Former domestic terrorist turned professor Bill Ayers has finally gone on the record regarding the Boston Marathon bombing. To the surprise of no one, he says it was completely different when he did it.

Jim Mackinnon of the Akron Beacon Journal reports.

Bill Ayers defends Weather Underground bombings

KENT: Bill Ayers says people can’t equate the bombings that he and others in the Weather Underground did 40 or so years ago with the April 15 twin bombings in Boston that killed three people.

Ayers, a keynote speaker at Saturday’s annual May 4 commemoration of the National Guard shootings at Kent State in 1970 that left four students dead, spoke briefly after giving his talk before an estimated 350 people on the university’s Commons.

There is no relationship at all between what Weather Underground members did and the bombings that two brothers allegedly committed on April 15 in Massachusetts, Ayers said in response to a reporter’s question.

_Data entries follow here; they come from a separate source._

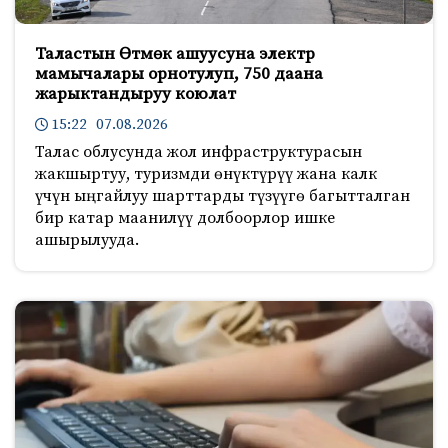
Таластын Өтмөк ашуусуна электр
мамычалары орнотулуп, 750 даана
жарыктандыруу коюлат
15:22 07.08.2026
Талас облусунда жол инфраструктурасын
жакшыртуу, туризмди өнүктүрүү жана калк
үчүн ыңгайлуу шарттарды түзүүгө багытталган
бир катар маанилүү долбоорлор ишке
ашырылууда.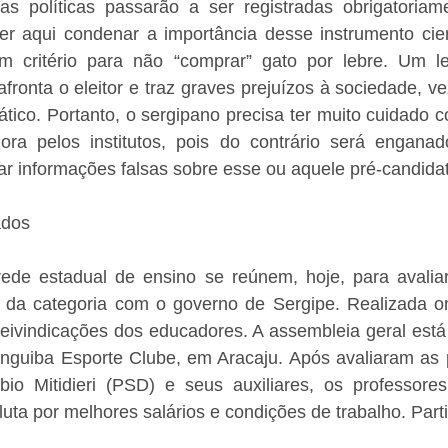
s políticas passarão a ser registradas obrigatoriame
uer aqui condenar a importância desse instrumento cien
om critério para não “comprar” gato por lebre. Um l
fronta o eleitor e traz graves prejuízos à sociedade, ve
tico. Portanto, o sergipano precisa ter muito cuidado 
ra pelos institutos, pois do contrário será enganad
r informações falsas sobre esse ou aquele pré-candidat
ados
ede estadual de ensino se reúnem, hoje, para avaliar
o da categoria com o governo de Sergipe. Realizada on
 reivindicações dos educadores. A assembleia geral est
inguiba Esporte Clube, em Aracaju. Após avaliaram as p
io Mitidieri (PSD) e seus auxiliares, os professores 
uta por melhores salários e condições de trabalho. Parti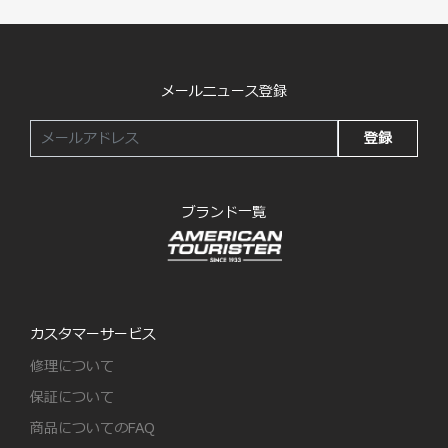
メールニュース登録
登録
ブランド一覧
カスタマーサービス
修理について
保証について
商品についてのFAQ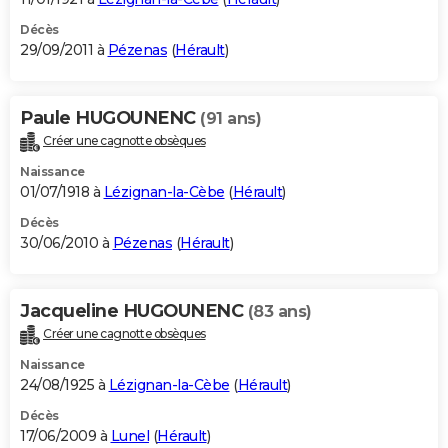
Décès
29/09/2011 à
Pézenas
(
Hérault
)
Paule HUGOUNENC
(91 ans)
Créer une cagnotte obsèques
Naissance
01/07/1918 à
Lézignan-la-Cèbe
(
Hérault
)
Décès
30/06/2010 à
Pézenas
(
Hérault
)
Jacqueline HUGOUNENC
(83 ans)
Créer une cagnotte obsèques
Naissance
24/08/1925 à
Lézignan-la-Cèbe
(
Hérault
)
Décès
17/06/2009 à
Lunel
(
Hérault
)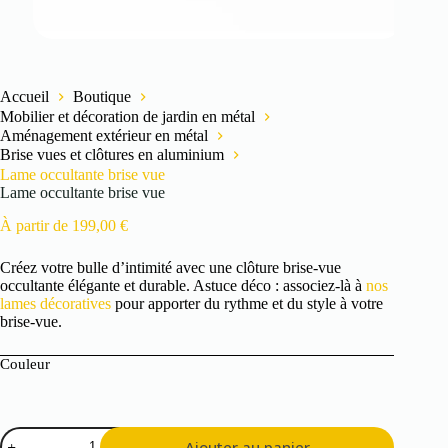
Accueil
Boutique
Mobilier et décoration de jardin en métal
Aménagement extérieur en métal
Brise vues et clôtures en aluminium
Lame occultante brise vue
Lame occultante brise vue
À partir de
199,00
€
Créez votre bulle d’intimité avec une clôture brise-vue
occultante élégante et durable. Astuce déco : associez-là à
nos
lames décoratives
pour apporter du rythme et du style à votre
brise-vue.
Couleur
quantité
Ajouter au panier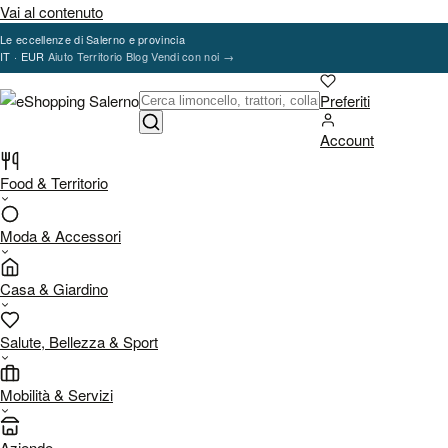
Vai al contenuto
Le eccellenze di Salerno e provincia
IT · EUR
Aiuto
Territorio
Blog
Vendi con noi
→
Preferiti
Account
Food & Territorio
Moda & Accessori
Casa & Giardino
Salute, Bellezza & Sport
Mobilità & Servizi
Aziende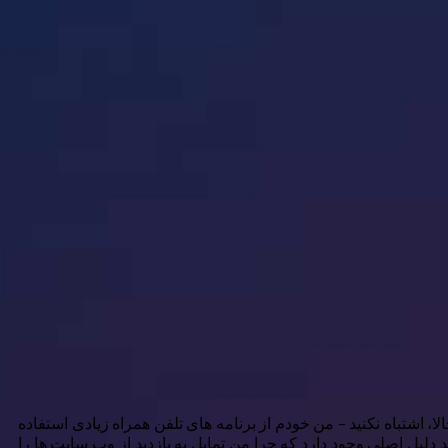
، اشتباه نکنید – من خودم از برنامه های تلفن همراه زیادی استفاده
دلیل اصلی وجود دارد که چرا من تمایل به بازدید از وب سایت ها را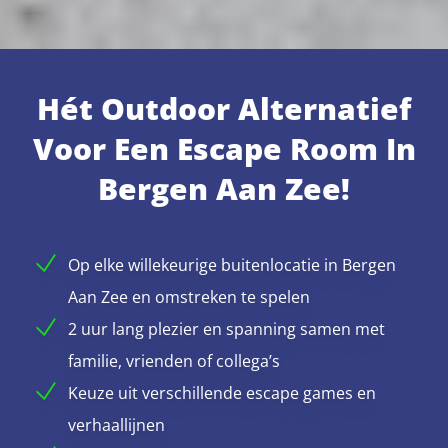
Hét Outdoor Alternatief
Voor Een Escape Room In
Bergen Aan Zee!
Op elke willekeurige buitenlocatie in Bergen
Aan Zee en omstreken te spelen
2 uur lang plezier en spanning samen met
familie, vrienden of collega’s
Keuze uit verschillende escape games en
verhaallijnen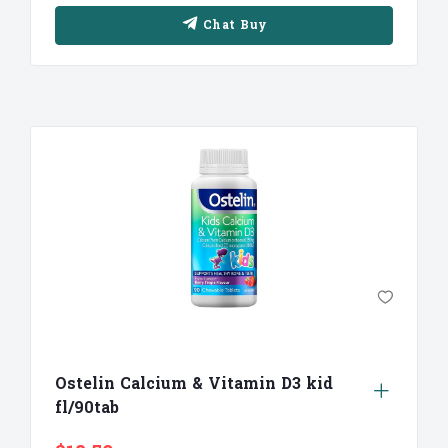
Chat Buy
Ostelin Calcium & Vitamin D3 kid
fl/90tab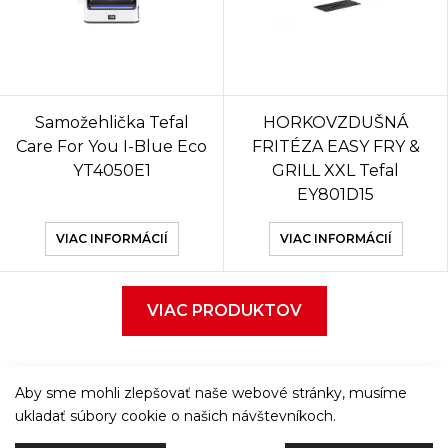
Samožehlička Tefal
HORKOVZDUŠNÁ
Care For You I-Blue Eco
FRITÉZA EASY FRY &
YT4050E1
GRILL XXL Tefal
EY801D15
VIAC INFORMÁCIÍ
VIAC INFORMÁCIÍ
VIAC PRODUKTOV
Aby sme mohli zlepšovať naše webové stránky, musíme
ukladať súbory cookie o našich návštevníkoch.
Večeriame společne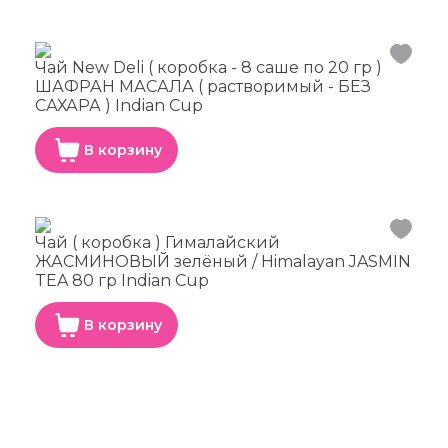
Чай New Deli ( коробка - 8 саше по 20 гр )
ШАФРАН МАСАЛА ( растворимый - БЕЗ
САХАРА ) Indian Cup
В корзину
Чай ( коробка ) Гималайский
ЖАСМИНОВЫЙ зелёный / Himalayan JASMIN
TEA 80 гр Indian Cup
В корзину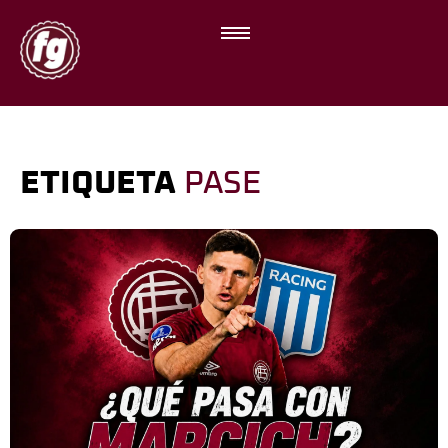
ETIQUETA
PASE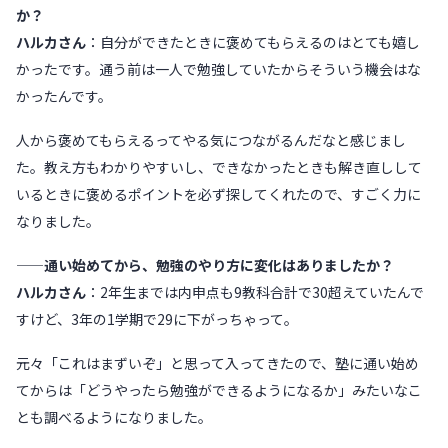
か？
ハルカさん
：自分ができたときに褒めてもらえるのはとても嬉し
かったです。通う前は一人で勉強していたからそういう機会はな
かったんです。
人から褒めてもらえるってやる気につながるんだなと感じまし
た。教え方もわかりやすいし、できなかったときも解き直しして
いるときに褒めるポイントを必ず探してくれたので、すごく力に
なりました。
——通い始めてから、勉強のやり方に変化はありましたか？
ハルカさん
：2年生までは内申点も9教科合計で30超えていたんで
すけど、3年の1学期で29に下がっちゃって。
元々「これはまずいぞ」と思って入ってきたので、塾に通い始め
てからは「どうやったら勉強ができるようになるか」みたいなこ
とも調べるようになりました。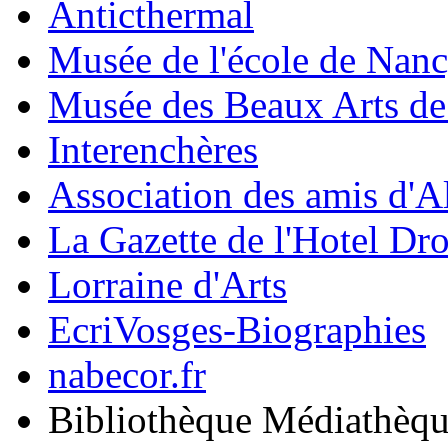
Anticthermal
Musée de l'école de Nan
Musée des Beaux Arts d
Interenchères
Association des amis d'A
La Gazette de l'Hotel Dr
Lorraine d'Arts
EcriVosges-Biographies
nabecor.fr
Bibliothèque Médiathèq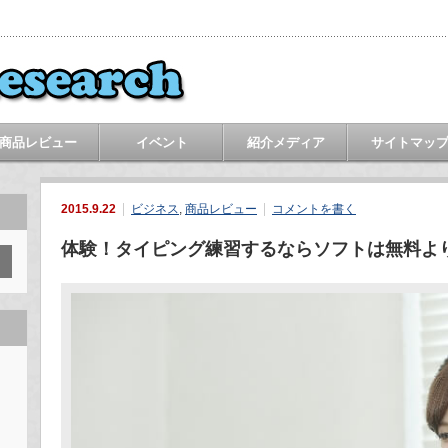
商品レビュー
イベント
紹介メディア
サイトマッ
2015.9.22
ビジネス
,
商品レビュー
コメントを書く
体験！タイピング練習するならソフトは無料より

No one died in the Weather Underground bombings.

“How different is the shooting in Connecticut from shooting at a hunting range?” Ayers said. “Just because they use the same thing, there’s no relationship at all.”

Ayers, a retired professor of education at the University of Illinois-Chicago, co-founded the anti-Vietnam War Weather Underground group that bombed the U. S. Capitol, the Pentagon and other buildings in the late 1960s and into the early 1970s. The radical Weather Underground took its name from lyrics in a Bob Dylan song.

The United States is the most violent country that has ever been created, Ayers said.

This man is a friend of President Barack Obama.